Too much information? Restrict our interest to selected categories.

In [None]:
%%read_sql
SELECT primaryName, category, job, characters
FROM TitlePrincipals p
INNER JOIN TitleBasics b 
ON p.tconst = b.tconst
INNER JOIN NameBasics n 
ON p.nconst = n.nconst
WHERE 
originalTitle = "Spider-Man: Far from Home"
AND
titleType = "movie"
;

#### Exercise (cont. from Q3 in "Les Miserables" questions above)


```
Q4. Find the **PrimaryName** of the director in Les Miserables (2012) by INNER JOINing the info of Q3 with **NameBasics** table.
```



In [None]:
%%read_sql
# YOUR SQL QUERY for Q4 HERE. REMOVE THIS COMMENT.

#### For future preview

The largest advantage of IMDB database is its volume. There are >8M movie/dramas in the database, and statistics is about how we represent large number of datapoints. In the sequel, we will learn how to calculate statistics.
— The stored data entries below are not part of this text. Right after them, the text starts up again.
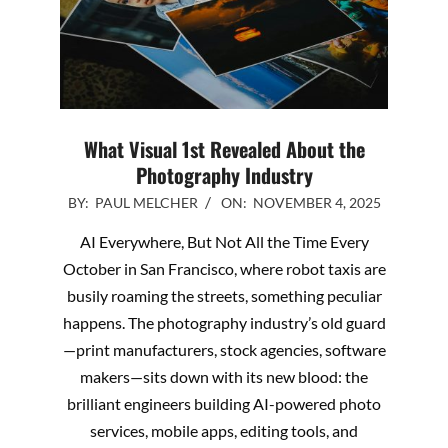
What Visual 1st Revealed About the
Photography Industry
2025-
BY:
PAUL MELCHER
ON:
NOVEMBER 4, 2025
11-
AI Everywhere, But Not All the Time Every
04
October in San Francisco, where robot taxis are
busily roaming the streets, something peculiar
happens. The photography industry’s old guard
—print manufacturers, stock agencies, software
makers—sits down with its new blood: the
brilliant engineers building AI-powered photo
services, mobile apps, editing tools, and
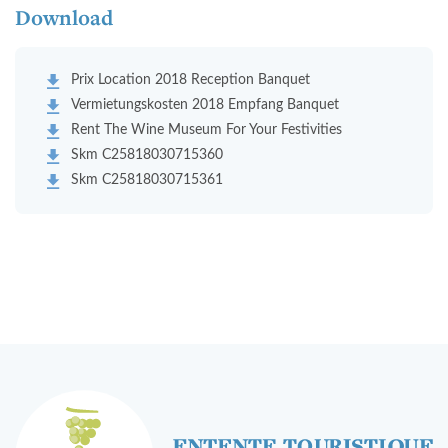
Download
Prix Location 2018 Reception Banquet
Vermietungskosten 2018 Empfang Banquet
Rent The Wine Museum For Your Festivities
Skm C25818030715360
Skm C25818030715361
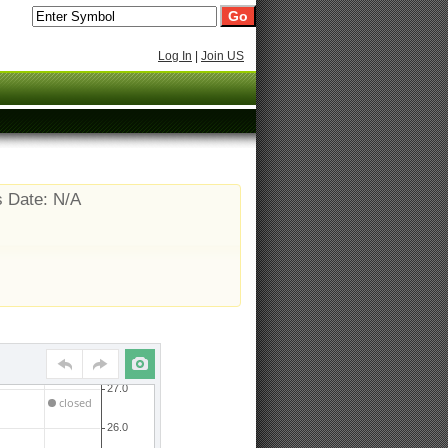
Log In
|
Join US
s Date: N/A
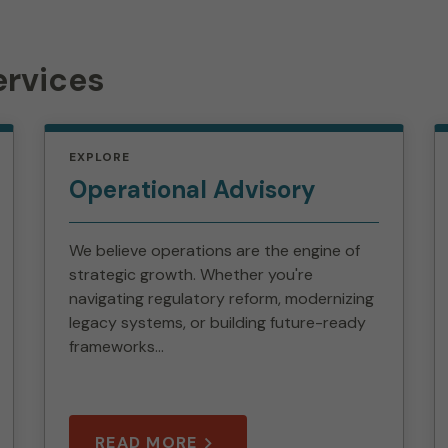
ervices
EXPLORE
Operational Advisory
We believe operations are the engine of
strategic growth. Whether you're
navigating regulatory reform, modernizing
legacy systems, or building future-ready
frameworks...
READ MORE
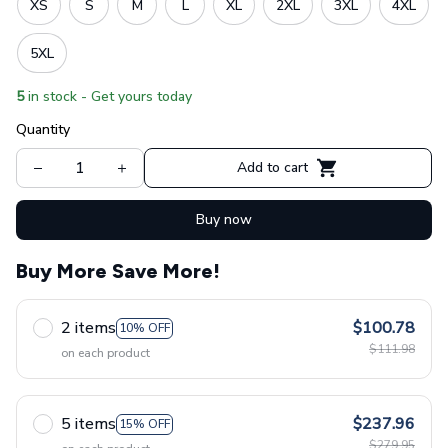
XS
S
M
L
XL
2XL
3XL
4XL
5XL
5
in stock - Get yours today
Quantity
Add to cart
Buy now
Buy More Save More!
2 items
$100.78
10% OFF
$111.98
on each product
5 items
$237.96
15% OFF
$279.95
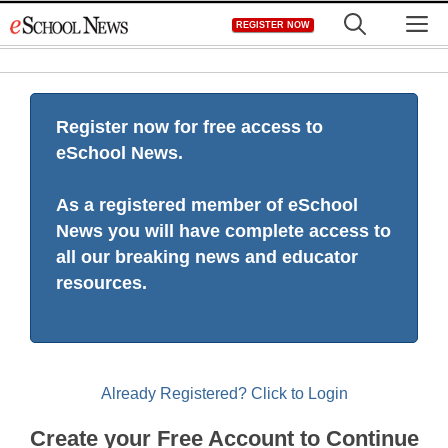
Skip
M
REGISTER NOW
to
content
Register now for free access to
eSchool News.
As a registered member of eSchool
News you will have complete access to
all our breaking news and educator
resources.
Already Registered? Click to Login
Create your Free Account to Continue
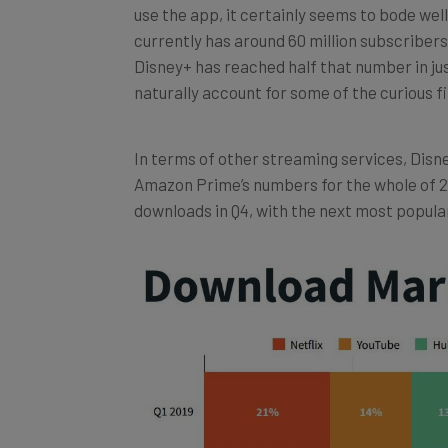
currently has around 60 million subscribers,
Disney+ has reached half that number in just
naturally account for some of the curious f
In terms of other streaming services, Disn
Amazon Prime’s numbers for the whole of 2
downloads in Q4, with the next most popular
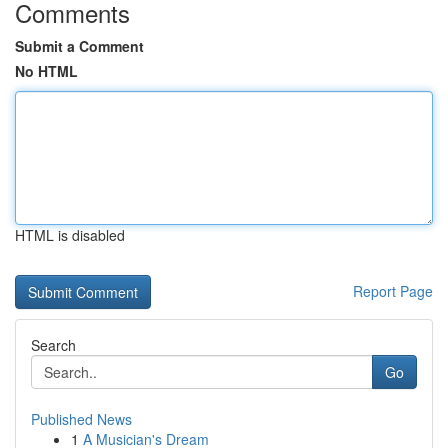
Comments
Submit a Comment
No HTML
HTML is disabled
Report Page
Search
Go
Published News
1
A Musician's Dream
### Additional Exercise (if we have time)

Find the averageRating of your favorite movie.

In [None]:
%%read_sql
# YOUR SQL QUERY HERE. REMOVE THIS COMMENT.

### Additional Exercise (if we have time)

IMDB also includes some video games. 

*   Q1. Find all the video games in IMDB released in 2022.
*   Q2. Find all the video games in IMDB released in 2022 and their average rating over 8.5.
*   Q3. Find the top-10 video games in 2022 in terms of popularity (i.e., numVotes).



In [None]:
%%read_sql
# YOUR SQL QUERY for Q1 HERE. REMOVE THIS COMMENT.

In [None]:
%%read_sql
# YOUR SQL QUERY for Q2 HERE. REMOVE THIS COMMENT.

In [None]:
%%read_sql
# YOUR SQL QUERY for Q3 HERE. REMOVE THIS COMMENT.